(Data to process)

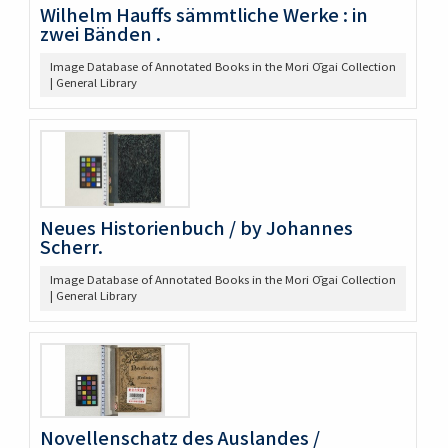
Wilhelm Hauffs sämmtliche Werke : in
zwei Bänden .
Image Database of Annotated Books in the Mori Ōgai Collection
| General Library
Neues Historienbuch / by Johannes
Scherr.
Image Database of Annotated Books in the Mori Ōgai Collection
| General Library
Novellenschatz des Auslandes /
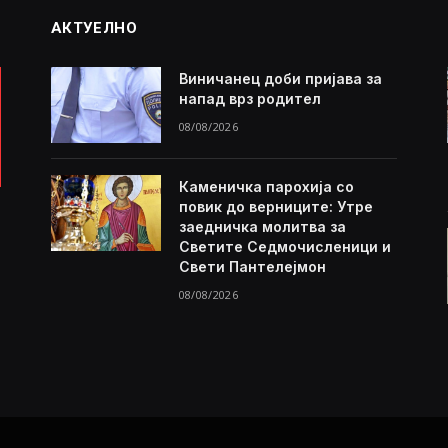
АКТУЕЛНО
Виничанец доби пријава за
напад врз родител
08/08/2026
Каменичка парохија со
повик до верниците: Утре
заедничка молитва за
Светите Седмочисленици и
Свети Пантелејмон
08/08/2026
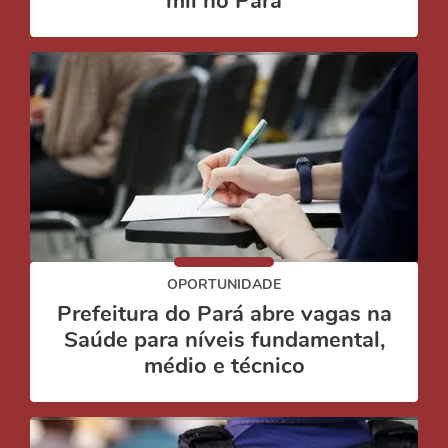
mil no Pará
OPORTUNIDADE
Prefeitura do Pará abre vagas na
Saúde para níveis fundamental,
médio e técnico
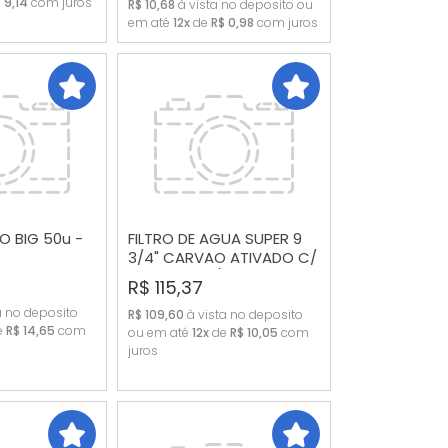
 9,14
com juros
R$ 10,68
à vista no deposito ou
em até
12x
de
R$ 0,98
com juros
DO BIG 50u -
FILTRO DE AGUA SUPER 9
3/4" CARVAO ATIVADO C/
ROSCA DE 3/4
R$ 115,37
RAR
COMPRAR
a no deposito
R$ 109,60
à vista no deposito
e
R$ 14,65
com
ou em até
12x
de
R$ 10,05
com
juros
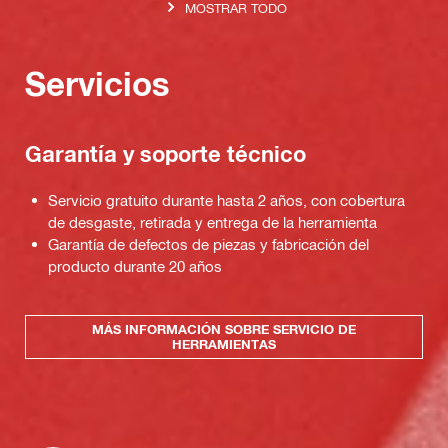
MOSTRAR TODO
Servicios
Garantía y soporte técnico
Servicio gratuito durante hasta 2 años, con cobertura
de desgaste, retirada y entrega de la herramienta
Garantía de defectos de piezas y fabricación del
producto durante 20 años
MÁS INFORMACIÓN SOBRE SERVICIO DE
HERRAMIENTAS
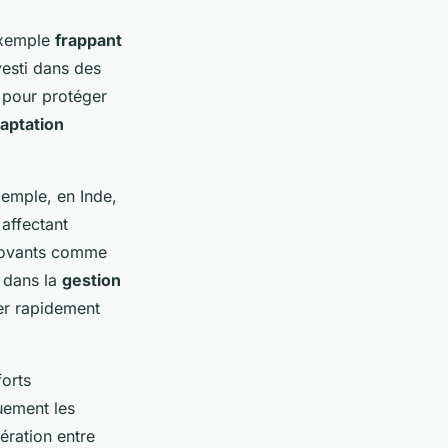
exemple
frappant
vesti dans des
s pour protéger
daptation
exemple, en Inde,
 affectant
nnovants comme
l dans la
gestion
er rapidement
orts
quement les
ération entre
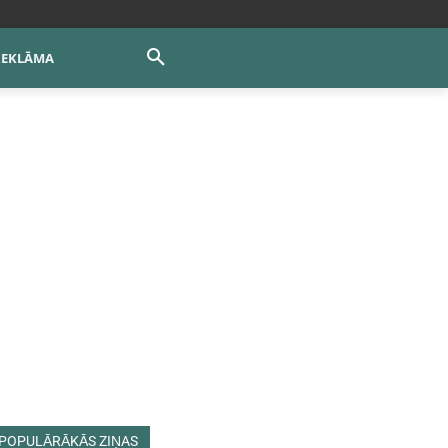
REKLĀMA
POPULĀRĀKĀS ZIŅAS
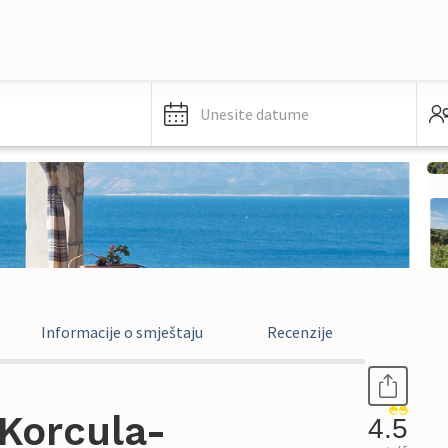
Unesite datume
Informacije o smještaju
Recenzije
Korcula-
4.5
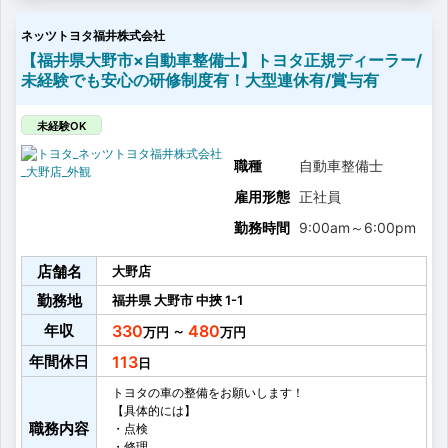
など
ネッツトヨタ福井株式会社
お客さまに心から満足していただけるより良いサービ
スを提供するために、
【福井県大野市×自動車整備士】トヨタ正規ディーラー/
営業、フロアアテンダント、サービスエンジニアの3部
未経験でも安心の研修制度有！大型連休有/賞与有
門が日頃から積極的にコミュニケーションをとり、
しっかり連携をとることを大事にしています。
多いときでは、1台に3名のチームで1日に7〜8台の車を
未経験OK
点検整備を行います！
職種
自動車整備士
雇用形態
正社員
勤務時間
9:00am
～
6:00pm
店舗名
大野店
勤務地
福井県
大野市
中挾
1-1
年収
330
480
～
年間休日
113
トヨタの車の整備をお願いします！
【具体的には】
職務内容
・点検
・修理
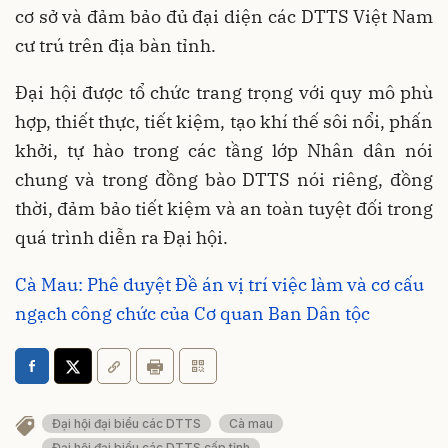
cơ sở và đảm bảo đủ đại diện các DTTS Việt Nam
cư trú trên địa bàn tỉnh.
Đại hội được tổ chức trang trọng với quy mô phù
hợp, thiết thực, tiết kiệm, tạo khí thế sôi nổi, phấn
khởi, tự hào trong các tầng lớp Nhân dân nói
chung và trong đồng bào DTTS nói riêng, đồng
thời, đảm bảo tiết kiệm và an toàn tuyệt đối trong
quá trình diễn ra Đại hội.
Cà Mau: Phê duyệt Đề án vị trí việc làm và cơ cấu
ngạch công chức của Cơ quan Ban Dân tộc
Đại hội đại biểu các DTTS
Cà mau
Đại hội đại biểu các DTTS cấp tỉnh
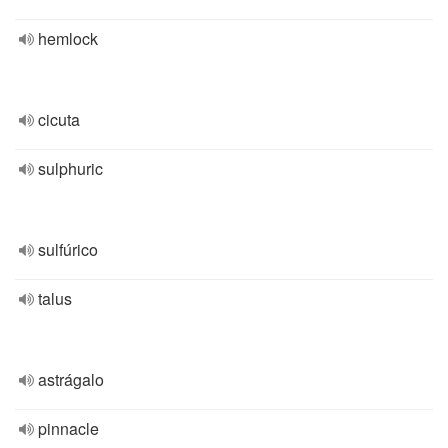
hemlock
cicuta
sulphuric
sulfúrico
talus
astrágalo
pinnacle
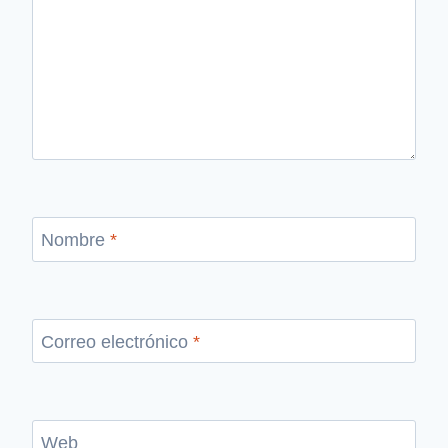
Nombre
*
Correo electrónico
*
Web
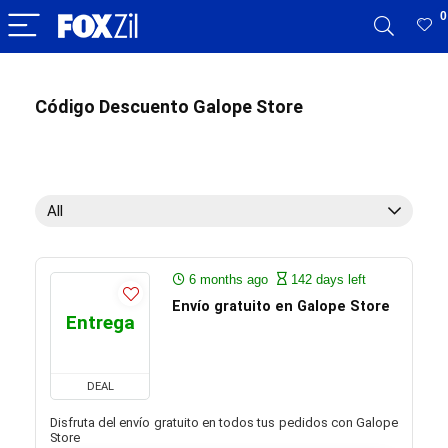
0
Código Descuento Galope Store
All
6 months ago
142 days left
Envío gratuito en Galope Store
Entrega
DEAL
Disfruta del envío gratuito en todos tus pedidos con Galope
Store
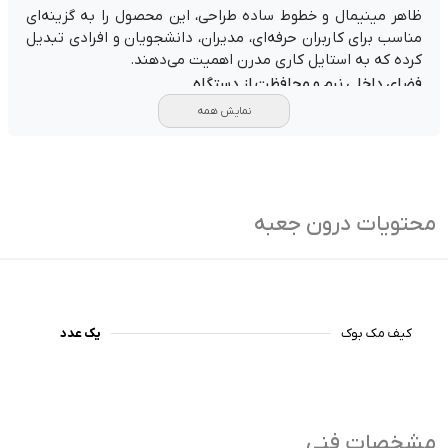
ظاهر مینیمال و خطوط ساده طراحی، این محصول را به گزینه‌ای
مناسب برای کاربران حرفه‌ای، مدیران، دانشجویان و افرادی تبدیل
کرده که به استایل کاری مدرن اهمیت می‌دهند.
فضای داخلی نرم و محافظت از دستگاه
یکی از مهم‌ترین ویژگی‌های کیف مک بوک JCPAL Professional
نمایش همه
Sleeve استفاده از آستر مخملی نرم و ضربه‌گیر در فضای داخلی
است. این لایه محافظ به کاهش خط و خش روی بدنه دستگاه
کمک کرده و در برابر ضربات احتمالی هنگام جابه‌جایی، نقش یک
لایه محافظتی مؤثر را ایفا می‌کند.
محتویات درون جعبه
اصطلاح «ضربه‌گیر» یا Shock Absorbing به ساختاری گفته
می‌شود که بخشی از انرژی ناشی از برخورد یا سقوط‌های ناگهانی را
جذب کرده و از انتقال مستقیم آن به لپ‌تاپ جلوگیری می‌کند.
جیب بزرگ برای نگهداری لوازم جانبی
جی سی پال در این مدل یک جیب بزرگ در قسمت جلویی کیف
کیف مک بوک
یک عدد
تعبیه کرده است تا کاربران بتوانند لوازم ضروری خود را همیشه
در کنار لپ‌تاپ همراه داشته باشند.
این فضا برای نگهداری شارژر، کابل‌های اتصال، آداپتور برق، تلفن
همراه و سایر تجهیزات جانبی بسیار کاربردی است و نیاز به حمل
کیف اضافی را کاهش می‌دهد.
مشخصات فنی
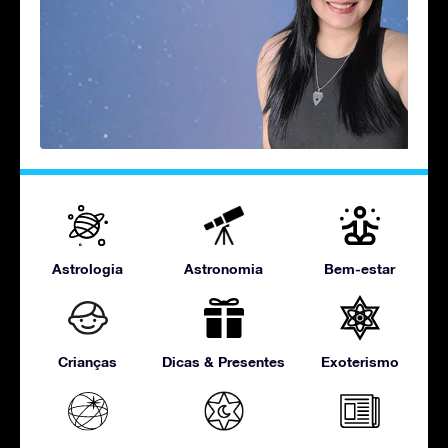
Astrologia
Astronomia
Bem-estar
Crianças
Dicas & Presentes
Exoterismo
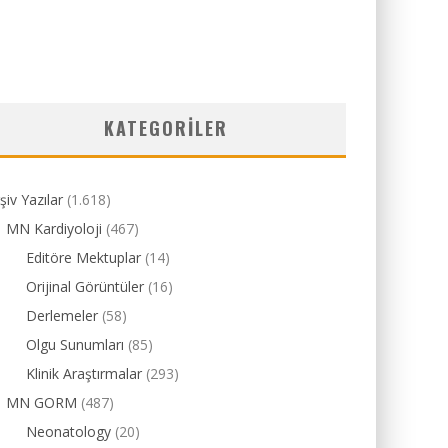
KATEGORILER
şiv Yazılar
(1.618)
MN Kardiyoloji
(467)
Editöre Mektuplar
(14)
Orijinal Görüntüler
(16)
Derlemeler
(58)
Olgu Sunumları
(85)
Klinik Araştırmalar
(293)
MN GORM
(487)
Neonatology
(20)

(End Data to process)

Instructions to follow: In the data above, copy every line where the string "tiết" appears.

Answer for this exercise:
hợp, thiết thực, tiết kiệm, tạo khí thế sôi nổi, phấn
thời, đảm bảo tiết kiệm và an toàn tuyệt đối trong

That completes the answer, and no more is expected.